Chapter 2: Anger & Artifice

Lorness Castle

Caileagh, the elegant wife of Gaelib Melazera, ninth Earl of Lorness, sashayed toward the Grand Hall in her emerald silk gown. A jeweled coronet adorned the auburn hair that framed her dark amber eyes and perfect heart-shaped face.

She smirked.

Fear grows, fueled by my rumors. With a word here and whisper there, my birds change everything. Now, nobles are calling in loans to pay Gaelib’s taxes. I hadn’t foreseen the abductions of women and children. Such a delightful surprise.

Around her, the exquisite furnishings of Castle Lorness reinforced her power, prestige, and status as the most powerful woman in the land.
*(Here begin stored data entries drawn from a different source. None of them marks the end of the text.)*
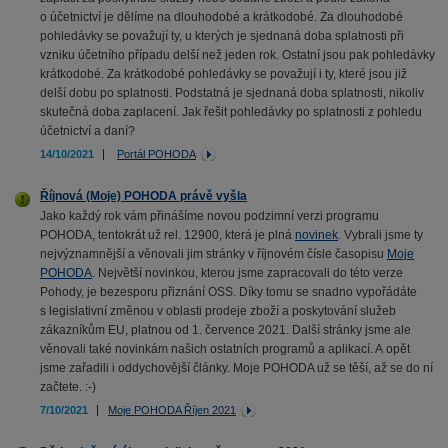
o účetnictví je dělíme na dlouhodobé a krátkodobé. Za dlouhodobé
pohledávky se považují ty, u kterých je sjednaná doba splatnosti při
vzniku účetního případu delší než jeden rok. Ostatní jsou pak pohledávky
krátkodobé. Za krátkodobé pohledávky se považují i ty, které jsou již
delší dobu po splatnosti. Podstatná je sjednaná doba splatnosti, nikoliv
skutečná doba zaplacení. Jak řešit pohledávky po splatnosti z pohledu
účetnictví a daní?
14/10/2021
Portál POHODA
Říjnová (Moje) POHODA právě vyšla
Jako každý rok vám přinášíme novou podzimní verzi programu
POHODA, tentokrát už rel. 12900, která je plná
novinek
. Vybrali jsme ty
nejvýznamnější a věnovali jim stránky v říjnovém čísle časopisu
Moje
POHODA
. Největší novinkou, kterou jsme zapracovali do této verze
Pohody, je bezesporu přiznání OSS. Díky tomu se snadno vypořádáte
s legislativní změnou v oblasti prodeje zboží a poskytování služeb
zákazníkům EU, platnou od 1. července 2021. Další stránky jsme ale
věnovali také novinkám našich ostatních programů a aplikací. A opět
jsme zařadili i oddychovější články. Moje POHODA už se těší, až se do ní
začtete. :-)
7/10/2021
Moje POHODA Říjen 2021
Tapestries tracing the Melazera family’s history adorned the walls. Paintings of its rulers, including her, were on prominent display. And dozens of liveried servants, bearing the family’s green dragon, reminded everyone whose guests they were.

She enjoyed working each social event in the castle’s public rooms and its more sumptuous private ones below.
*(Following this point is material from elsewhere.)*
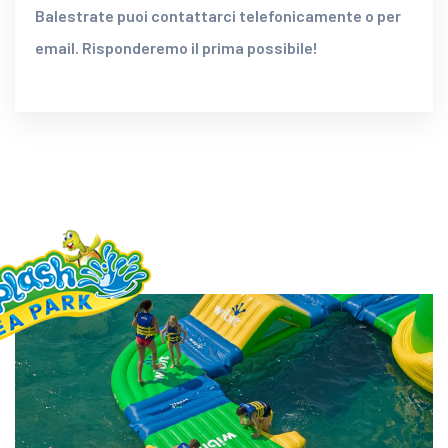
Balestrate puoi contattarci telefonicamente o per
email. Risponderemo il prima possibile!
The Lady of Lorness smiled and nodded to the many pretty and important guests. “Lord Macom, it is a pleasure to see you. I adore your new jacket. It makes your eyes absolutely radiant.”

“Thank you, my lady.” Macom took her offered hand and bowed as he kissed it. “You’re most kind. You are as a second sun, granting us the gifts of warmth and light.”
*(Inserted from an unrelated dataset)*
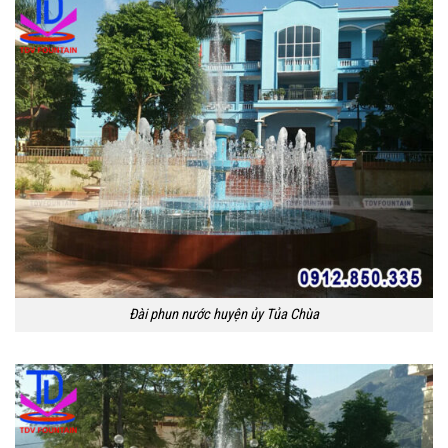
Đài phun nước huyện ủy Tủa Chùa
She feigned shyness, then took his arm. “I believe Gaelib has something to show you. I think you’ll be enchanted. Let me tell him you’re here. Please wait in the lower solar.”

Smiling as she watched him go, she exulted in her control. For the merest ‘treat’, he’d do whatever she suggested.

Continuing through the room, she was amused by the snippets of conversation she overheard, including snatches of gossip. Better yet were those ardently persuading others that the king must expand the army, just in case.

Delightful. The rumors I spread flourish, reinforced and amplified by these fools.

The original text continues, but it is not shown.